◆ **Brief**
Look through the records below and say how many lines include "matériel". Give only that number.

┌─ Data supplied

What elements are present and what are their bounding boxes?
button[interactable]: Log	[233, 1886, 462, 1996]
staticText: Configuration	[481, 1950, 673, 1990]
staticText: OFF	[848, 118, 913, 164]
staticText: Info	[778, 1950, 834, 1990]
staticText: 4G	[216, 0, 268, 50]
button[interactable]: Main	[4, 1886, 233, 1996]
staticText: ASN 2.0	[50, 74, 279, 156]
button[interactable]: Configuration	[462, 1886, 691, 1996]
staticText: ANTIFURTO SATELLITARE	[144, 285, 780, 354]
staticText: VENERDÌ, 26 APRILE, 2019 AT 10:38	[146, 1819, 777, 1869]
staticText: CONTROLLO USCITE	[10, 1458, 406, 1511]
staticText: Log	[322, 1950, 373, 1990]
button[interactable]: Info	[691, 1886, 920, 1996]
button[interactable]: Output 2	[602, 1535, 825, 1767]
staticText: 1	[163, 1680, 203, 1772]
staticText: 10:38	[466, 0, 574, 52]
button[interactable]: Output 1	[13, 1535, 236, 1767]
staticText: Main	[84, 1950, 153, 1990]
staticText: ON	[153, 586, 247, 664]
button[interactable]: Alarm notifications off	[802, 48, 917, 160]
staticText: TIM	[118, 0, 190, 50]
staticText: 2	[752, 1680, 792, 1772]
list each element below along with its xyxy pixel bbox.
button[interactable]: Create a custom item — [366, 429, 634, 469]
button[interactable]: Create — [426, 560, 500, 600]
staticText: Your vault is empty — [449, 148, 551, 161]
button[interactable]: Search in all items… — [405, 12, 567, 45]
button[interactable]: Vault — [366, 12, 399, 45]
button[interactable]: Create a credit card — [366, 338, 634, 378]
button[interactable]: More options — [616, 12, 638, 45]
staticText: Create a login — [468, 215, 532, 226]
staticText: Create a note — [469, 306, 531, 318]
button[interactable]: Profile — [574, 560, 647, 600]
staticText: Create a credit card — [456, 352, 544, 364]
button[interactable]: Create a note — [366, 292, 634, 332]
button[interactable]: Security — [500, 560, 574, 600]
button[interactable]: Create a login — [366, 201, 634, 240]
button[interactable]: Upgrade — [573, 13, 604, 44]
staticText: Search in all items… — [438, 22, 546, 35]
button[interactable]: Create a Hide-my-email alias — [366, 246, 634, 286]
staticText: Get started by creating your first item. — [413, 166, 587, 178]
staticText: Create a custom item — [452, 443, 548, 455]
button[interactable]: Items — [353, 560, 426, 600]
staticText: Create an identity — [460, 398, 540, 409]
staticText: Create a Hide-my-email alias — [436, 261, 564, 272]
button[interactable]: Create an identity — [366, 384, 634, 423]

└─
┌─ Data supplied

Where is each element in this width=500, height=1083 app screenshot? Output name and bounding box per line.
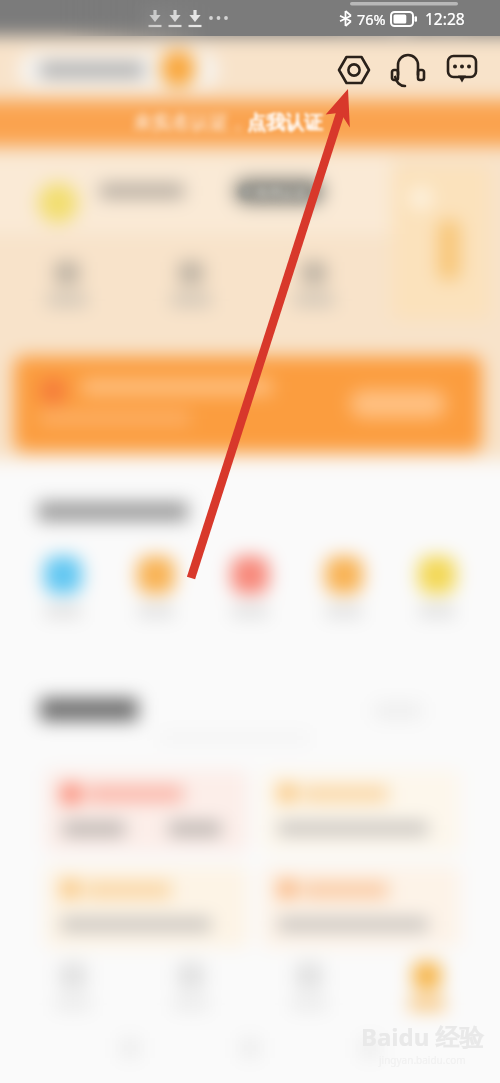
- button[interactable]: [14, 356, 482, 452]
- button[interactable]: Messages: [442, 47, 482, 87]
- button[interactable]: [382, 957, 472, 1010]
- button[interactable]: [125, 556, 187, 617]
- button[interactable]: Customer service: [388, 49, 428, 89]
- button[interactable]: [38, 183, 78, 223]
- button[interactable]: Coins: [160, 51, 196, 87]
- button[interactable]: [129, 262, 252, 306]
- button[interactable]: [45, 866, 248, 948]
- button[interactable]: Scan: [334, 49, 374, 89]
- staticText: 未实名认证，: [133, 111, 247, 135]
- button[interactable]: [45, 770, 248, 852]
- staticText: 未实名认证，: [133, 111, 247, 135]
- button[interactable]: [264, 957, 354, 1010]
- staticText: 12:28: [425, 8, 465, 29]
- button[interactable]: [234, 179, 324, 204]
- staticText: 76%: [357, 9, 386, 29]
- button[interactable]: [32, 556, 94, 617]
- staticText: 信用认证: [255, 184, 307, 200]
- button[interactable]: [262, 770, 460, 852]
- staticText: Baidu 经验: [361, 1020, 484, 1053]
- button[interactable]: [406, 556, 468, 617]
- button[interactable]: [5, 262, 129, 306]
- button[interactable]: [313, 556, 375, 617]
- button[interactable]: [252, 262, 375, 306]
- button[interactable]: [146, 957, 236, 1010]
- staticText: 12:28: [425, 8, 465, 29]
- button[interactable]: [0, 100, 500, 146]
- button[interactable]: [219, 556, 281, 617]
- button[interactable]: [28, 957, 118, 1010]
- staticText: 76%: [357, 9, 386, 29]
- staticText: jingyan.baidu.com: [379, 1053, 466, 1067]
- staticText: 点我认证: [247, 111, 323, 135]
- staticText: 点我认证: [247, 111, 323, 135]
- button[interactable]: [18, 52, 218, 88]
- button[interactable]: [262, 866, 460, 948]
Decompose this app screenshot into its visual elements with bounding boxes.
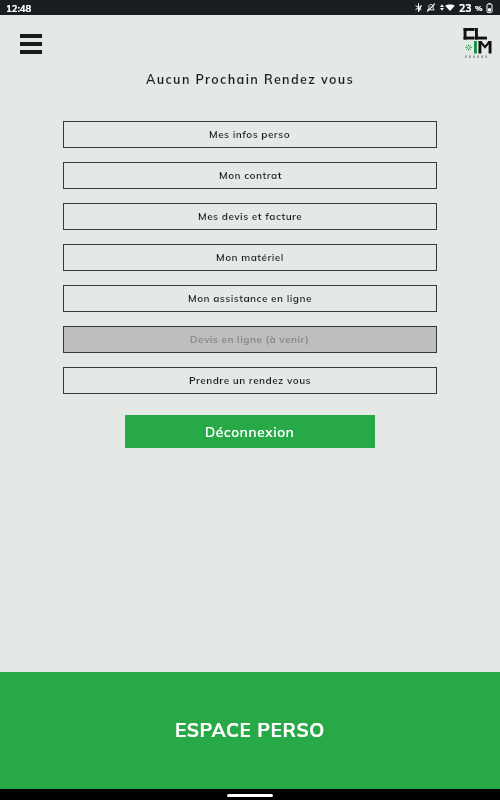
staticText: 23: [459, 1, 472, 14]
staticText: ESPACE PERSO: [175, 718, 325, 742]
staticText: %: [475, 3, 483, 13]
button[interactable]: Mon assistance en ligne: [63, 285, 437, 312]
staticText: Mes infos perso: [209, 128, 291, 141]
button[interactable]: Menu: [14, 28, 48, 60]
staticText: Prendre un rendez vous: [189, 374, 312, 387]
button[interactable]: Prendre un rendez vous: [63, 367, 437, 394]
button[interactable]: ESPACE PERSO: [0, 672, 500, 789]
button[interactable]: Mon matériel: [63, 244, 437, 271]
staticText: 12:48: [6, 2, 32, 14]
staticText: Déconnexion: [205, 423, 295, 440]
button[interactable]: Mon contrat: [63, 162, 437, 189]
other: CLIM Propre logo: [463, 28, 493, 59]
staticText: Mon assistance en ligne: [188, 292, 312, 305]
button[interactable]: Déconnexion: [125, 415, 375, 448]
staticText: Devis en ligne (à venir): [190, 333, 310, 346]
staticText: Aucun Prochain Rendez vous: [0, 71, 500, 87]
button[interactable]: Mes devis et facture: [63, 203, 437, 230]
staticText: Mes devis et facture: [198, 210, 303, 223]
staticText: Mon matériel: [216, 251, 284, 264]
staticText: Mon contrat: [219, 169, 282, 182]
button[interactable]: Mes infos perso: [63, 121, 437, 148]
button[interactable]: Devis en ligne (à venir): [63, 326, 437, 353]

└─
┌─ Data supplied

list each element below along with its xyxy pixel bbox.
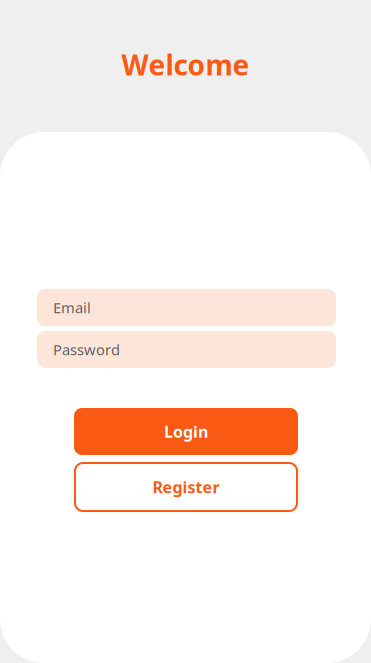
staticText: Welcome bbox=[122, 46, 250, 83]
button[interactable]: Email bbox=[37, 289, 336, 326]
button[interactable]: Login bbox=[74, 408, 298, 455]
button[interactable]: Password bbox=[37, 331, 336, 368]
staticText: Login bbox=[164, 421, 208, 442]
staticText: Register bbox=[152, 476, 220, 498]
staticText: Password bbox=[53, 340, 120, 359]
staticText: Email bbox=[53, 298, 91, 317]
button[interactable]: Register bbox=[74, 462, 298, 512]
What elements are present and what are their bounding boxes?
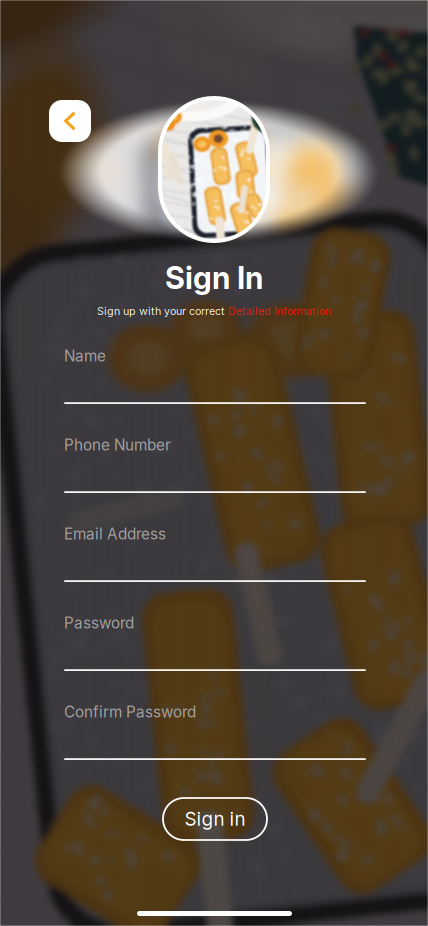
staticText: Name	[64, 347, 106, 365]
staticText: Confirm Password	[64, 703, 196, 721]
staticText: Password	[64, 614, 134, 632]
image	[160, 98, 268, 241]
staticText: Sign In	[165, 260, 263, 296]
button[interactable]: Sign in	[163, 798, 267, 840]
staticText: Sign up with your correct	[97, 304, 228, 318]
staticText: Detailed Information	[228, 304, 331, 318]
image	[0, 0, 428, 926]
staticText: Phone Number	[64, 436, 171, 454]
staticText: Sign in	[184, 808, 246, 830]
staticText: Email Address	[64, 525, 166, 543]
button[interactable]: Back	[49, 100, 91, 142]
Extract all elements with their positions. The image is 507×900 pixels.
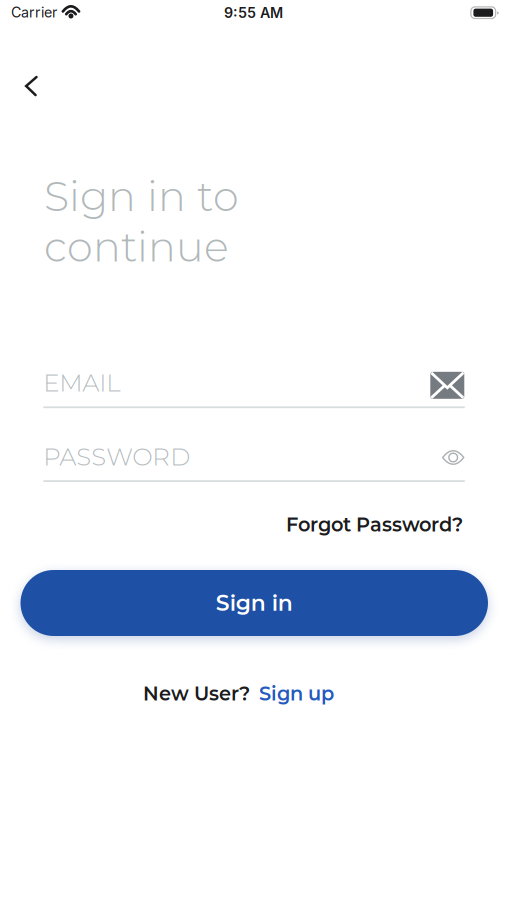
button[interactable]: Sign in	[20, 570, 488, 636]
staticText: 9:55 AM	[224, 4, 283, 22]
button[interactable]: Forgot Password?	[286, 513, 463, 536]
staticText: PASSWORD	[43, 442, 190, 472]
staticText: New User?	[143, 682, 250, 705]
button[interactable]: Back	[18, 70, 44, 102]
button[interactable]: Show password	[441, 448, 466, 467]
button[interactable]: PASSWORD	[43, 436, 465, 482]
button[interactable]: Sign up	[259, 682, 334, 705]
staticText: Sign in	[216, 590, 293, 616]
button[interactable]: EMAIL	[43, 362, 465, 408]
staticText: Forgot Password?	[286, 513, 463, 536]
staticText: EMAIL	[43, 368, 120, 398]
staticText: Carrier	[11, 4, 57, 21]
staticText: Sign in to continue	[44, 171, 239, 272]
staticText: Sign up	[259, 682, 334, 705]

└─

◆ **Your solution**
2